President Donald Trump has called upon congressional Republicans to “nationalize” federal elections. He continues to claim – as do many of his supporters – that the official results of the 2020 election were illegitimate. Elected Democrats and their allies in the establishment media always make a point of saying such claims are made “without evidence,” which is at least somewhat debatable.
Election Integrity Reform in the Spotlight
The issue, in terms of election integrity, is that certain states have in the past changed the rules arbitrarily. One of the reasons there remains so much suspicion around the 2020 election, for example, is that a few states changed their voting guidelines just before the election.

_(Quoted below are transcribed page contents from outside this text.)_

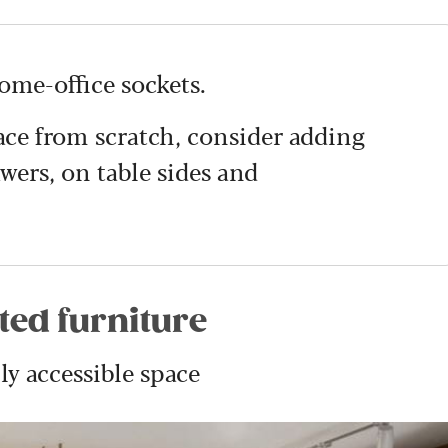
home-office sockets.
ace from scratch, consider adding
wers, on table sides and
tted furniture
ly accessible space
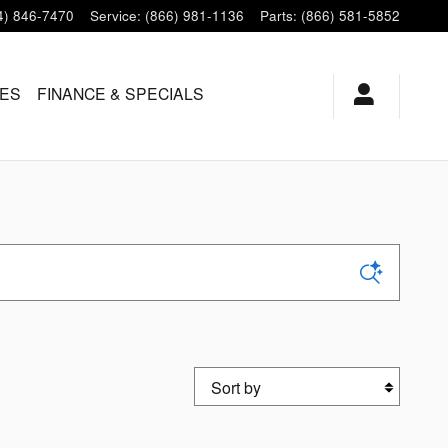
4) 846-7470
Service
:
(866) 981-1136
Parts
:
(866) 581-5852
LES
FINANCE & SPECIALS
Sort by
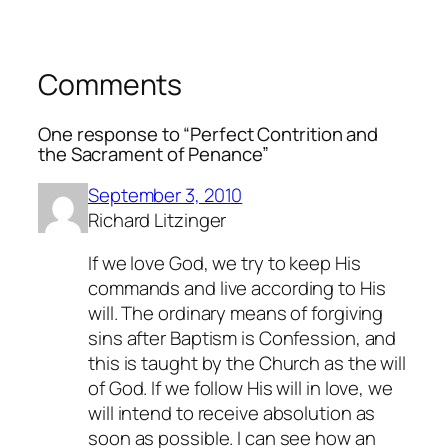
Comments
One response to “Perfect Contrition and
the Sacrament of Penance”
September 3, 2010
Richard Litzinger
If we love God, we try to keep His
commands and live according to His
will. The ordinary means of forgiving
sins after Baptism is Confession, and
this is taught by the Church as the will
of God. If we follow His will in love, we
will intend to receive absolution as
soon as possible. I can see how an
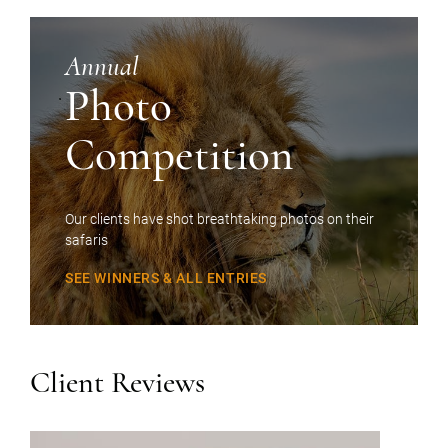
Annual
Photo
Competition
Our clients have shot breathtaking photos on their
safaris
SEE WINNERS & ALL ENTRIES
Client Reviews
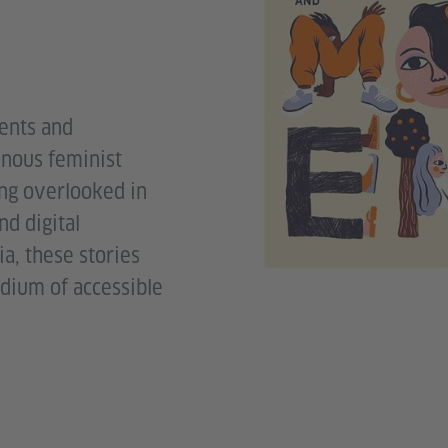
ents and
enous feminist
ng overlooked in
nd digital
a, these stories
dium of accessible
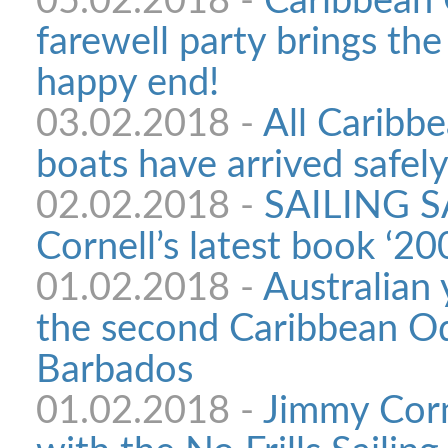
05.02.2018 -
Caribbean
farewell party brings th
happy end!
03.02.2018 -
All Caribb
boats have arrived safel
02.02.2018 -
SAILING S
Cornell’s latest book ‘2
01.02.2018 -
Australian 
the second Caribbean Ody
Barbados
01.02.2018 -
Jimmy Corn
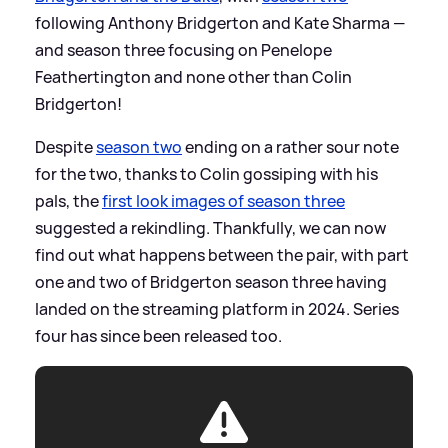
following Anthony Bridgerton and Kate Sharma —
and season three focusing on Penelope
Feathertington and none other than Colin
Bridgerton!
Despite
season two
ending on a rather sour note
for the two, thanks to Colin gossiping with his
pals, the
first look images of season three
suggested a rekindling. Thankfully, we can now
find out what happens between the pair, with part
one and two of Bridgerton season three having
landed on the streaming platform in 2024. Series
four has since been released too.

The Make Elections Great Again Act would enforce certain reforms to the electoral process, streamlining it across all the states. To be counted, mail-in ballots must be received by the end of Election Day. There is an exception for overseas service members. Currently, the states have different rules about deadlines for receiving mail-in ballots. Some allow ballots that were received several days after Election Day to be counted.
This legislation also demands stricter maintenance of voter rolls and prohibits ballot harvesting, where individuals collect quantities of completed ballots and deliver them to polling centers. Also, ranked choice voting for federal elections would be prohibited, and the use of auditable paper ballots would be required.

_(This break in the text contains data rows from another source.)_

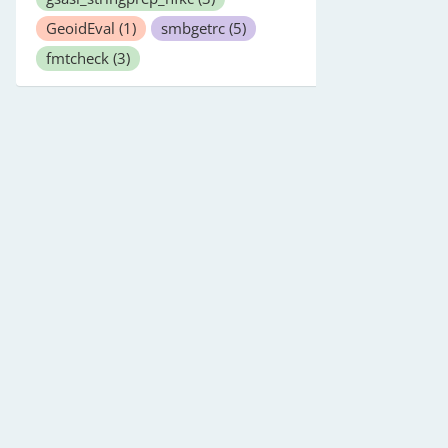
GeoidEval
(1)
smbgetrc
(5)
fmtcheck
(3)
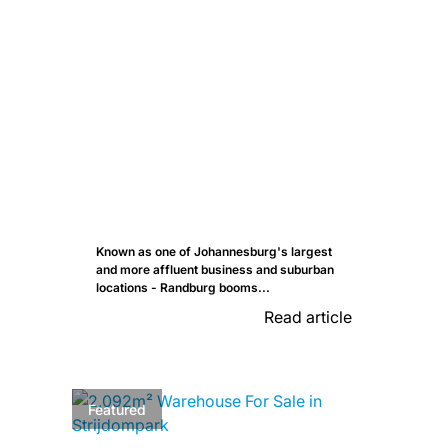
Known as one of Johannesburg's largest
and more affluent business and suburban
locations - Randburg booms...
Read article
Featured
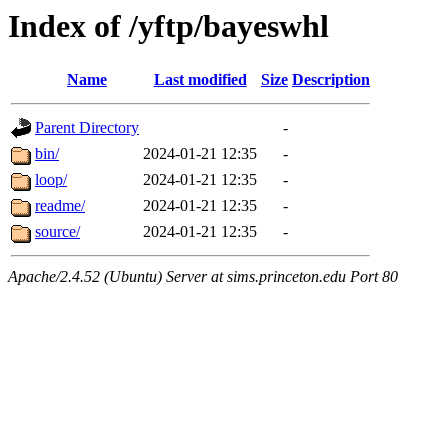
Index of /yftp/bayeswhl
Name
Last modified
Size
Description
Parent Directory
-
bin/
2024-01-21 12:35
-
loop/
2024-01-21 12:35
-
readme/
2024-01-21 12:35
-
source/
2024-01-21 12:35
-
Apache/2.4.52 (Ubuntu) Server at sims.princeton.edu Port 80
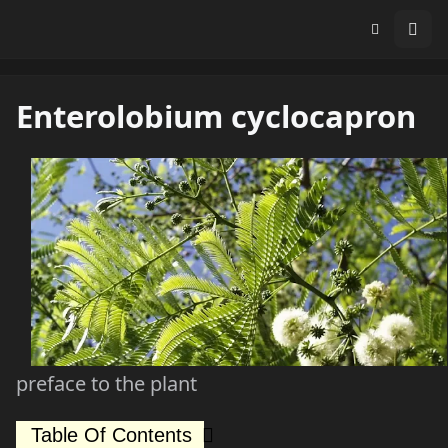
Enterolobium cyclocapron
preface to the plant
Table Of Contents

President Trump’s position, apparently, is that the current chaotic and decidedly haphazard federal elections can only be restored to order, fairness, and transparency if the federal government imposes certain standards upon all 50 states.
Article I Section 4 of the Constitution deals with congressional elections and asserts:
“The Times, Places and Manner of holding Elections for Senators and Representatives, shall be prescribed in each State by the Legislature thereof; but the Congress may at any time by Law make or alter such Regulations, except as to the Places of chusing Senators.”
The States or Congress?
What would constitutional scholars say about how much autonomy is really granted to states, regarding the control of elections? Does “The Times, Places and Manner of holding Elections” mean states get to decide how much time voters have to cast their ballots, what kinds of ballots they can use, who can vote and who cannot? It seems unlikely that the Founders intended states to have carte blanche. They did leave the ultimate power with Congress, after all.

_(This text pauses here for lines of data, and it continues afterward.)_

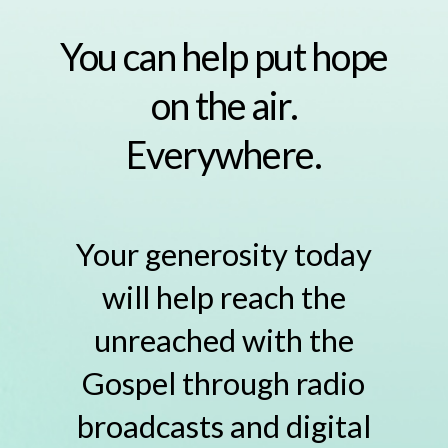
You can help put hope
on the air.
Everywhere.
Your generosity today
will help reach the
unreached with the
Gospel through radio
broadcasts and digital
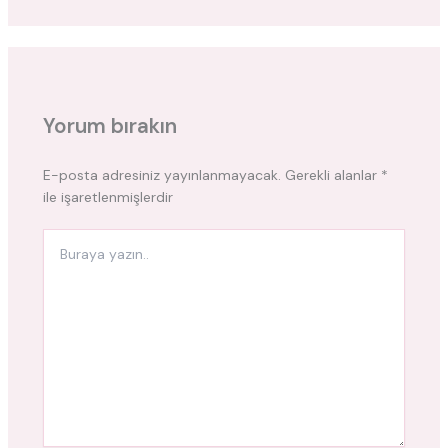
Yorum bırakın
E-posta adresiniz yayınlanmayacak.
Gerekli alanlar
*
ile işaretlenmişlerdir
Buraya
yazın..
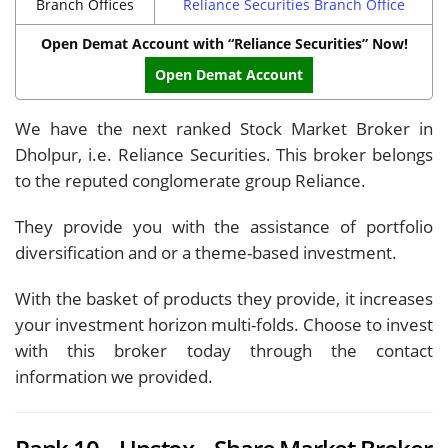
Branch Offices
Reliance Securities Branch Office
Open Demat Account with “Reliance Securities” Now!
Open Demat Account
We have the next ranked Stock Market Broker in
Dholpur, i.e. Reliance Securities. This broker belongs
to the reputed conglomerate group Reliance.
They provide you with the assistance of portfolio
diversification and or a theme-based investment.
With the basket of products they provide, it increases
your investment horizon multi-folds. Choose to invest
with this broker today through the contact
information we provided.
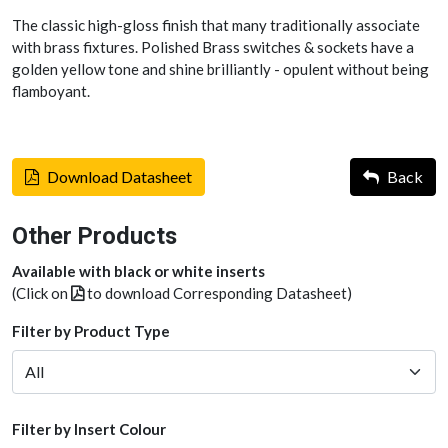
The classic high-gloss finish that many traditionally associate
with brass fixtures. Polished Brass switches & sockets have a
golden yellow tone and shine brilliantly - opulent without being
flamboyant.
Download Datasheet
Back
Other Products
Available with black or white inserts
(Click on
to download Corresponding Datasheet)
Filter by Product Type
Filter by Insert Colour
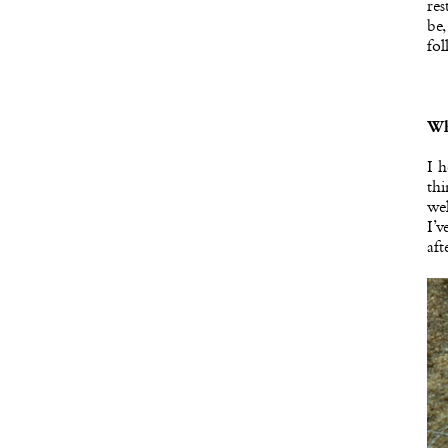
res
be,
fol
Wh
I h
thi
wel
I’v
aft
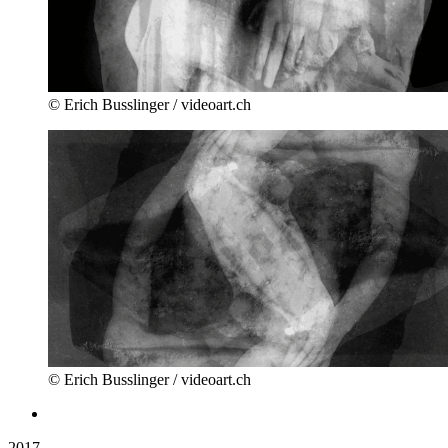
© Erich Busslinger / videoart.ch
© Erich Busslinger / videoart.ch
2017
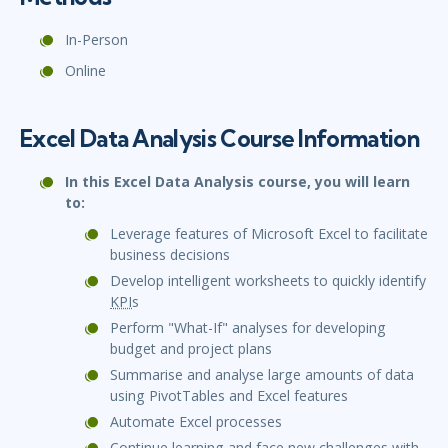
In-Person
Online
Excel Data Analysis Course Information
In this Excel Data Analysis course, you will learn
to:
Leverage features of Microsoft Excel to facilitate
business decisions
Develop intelligent worksheets to quickly identify
KPI
s
Perform "What-If" analyses for developing
budget and project plans
Summarise and analyse large amounts of data
using PivotTables and Excel features
Automate Excel processes
Continue learning and face new challenges with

This means that Trump may be pushing it by attempting to regulate elections through executive orders, but, by encouraging Republicans in Congress to bring states into line, he isn’t out of line.
Democrat officeholders seem almost universally opposed to any measures that would make elections at all levels of government more secure and standardized. Yet none of the reforms Republicans, and conservatives in general, want to bring to the electoral process would unfairly tip the scales in their favor.